## Task prompt
Each line from the one containing "Media (1180, 37)" to the end of the records should be copied exactly, and no other line.

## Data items
==*==
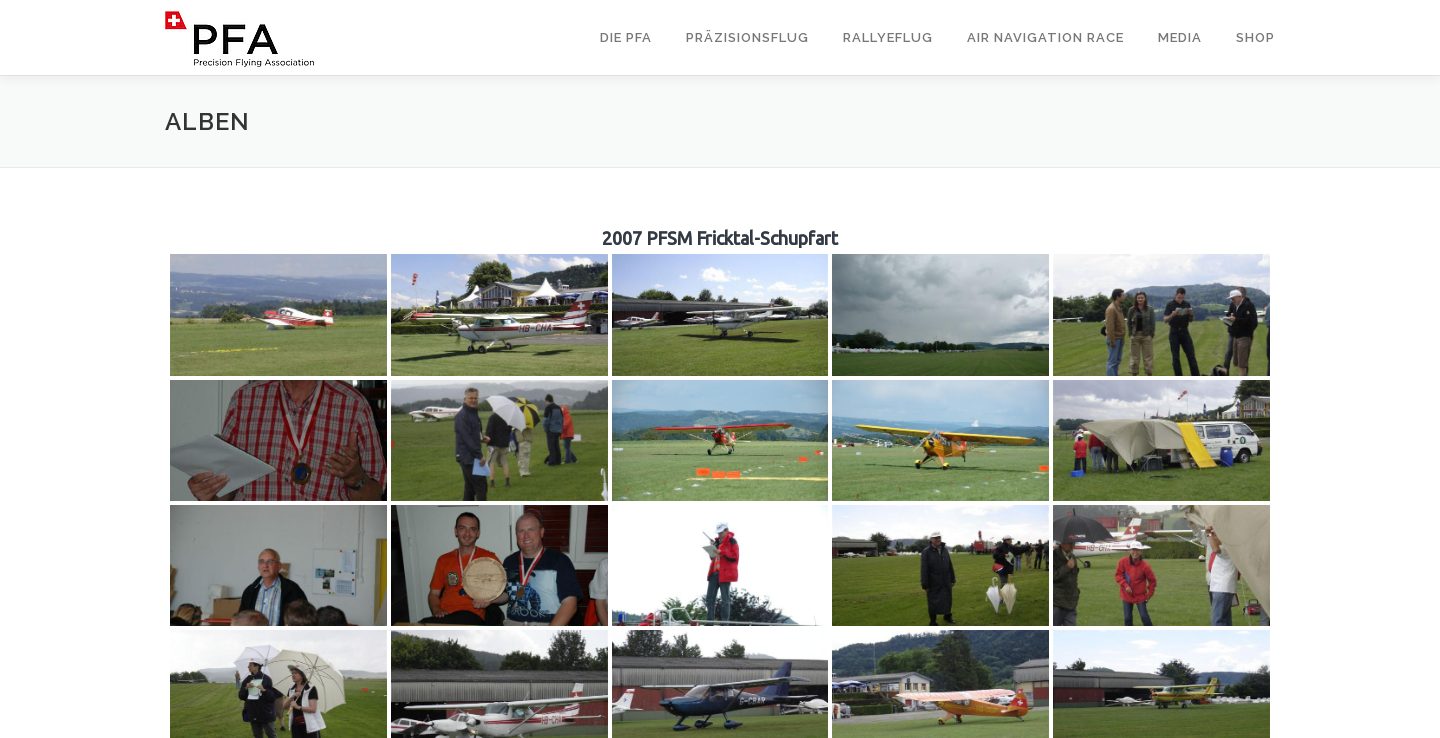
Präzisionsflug (747, 37)
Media (1180, 37)
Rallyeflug (888, 37)
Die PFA (626, 37)
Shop (1255, 37)
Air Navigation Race (1045, 37)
==*==
## Problem solution
Media (1180, 37)
Rallyeflug (888, 37)
Die PFA (626, 37)
Shop (1255, 37)
Air Navigation Race (1045, 37)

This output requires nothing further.